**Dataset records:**
• • •

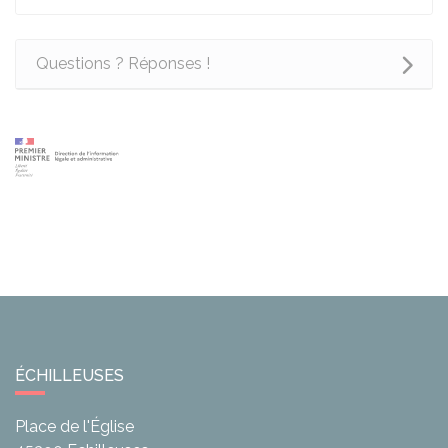
Questions ? Réponses !
ÉCHILLEUSES
Place de l'Église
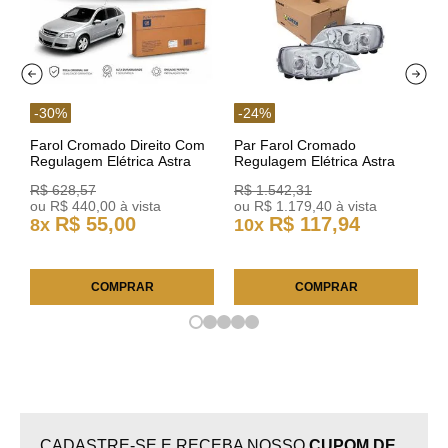
-
30
%
-
24
%
Farol Cromado Direito Com
Par Farol Cromado
Regulagem Elétrica Astra
Regulagem Elétrica Astra
03/11 93378018 Original GM
Arteb 160549 160550
R$
628
,
57
R$
1
.
542
,
31
ou
R$
440
,
00
à vista
ou
R$
1
.
179
,
40
à vista
R$
55
,
00
R$
117
,
94
8
x
10
x
COMPRAR
COMPRAR
CADASTRE-SE E RECEBA NOSSO
CUPOM DE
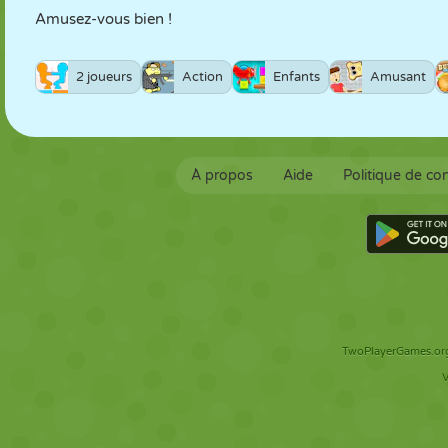
Amusez-vous bien !
2 joueurs
Action
Enfants
Amusant
À propos
Aide
Politique de con
TwoPlayerGames.org 
V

• • •

**How to complete this task:** The answer must be every line of the data that contains the word "Cromado".

**Solution:**
Farol Cromado Direito Com
Par Farol Cromado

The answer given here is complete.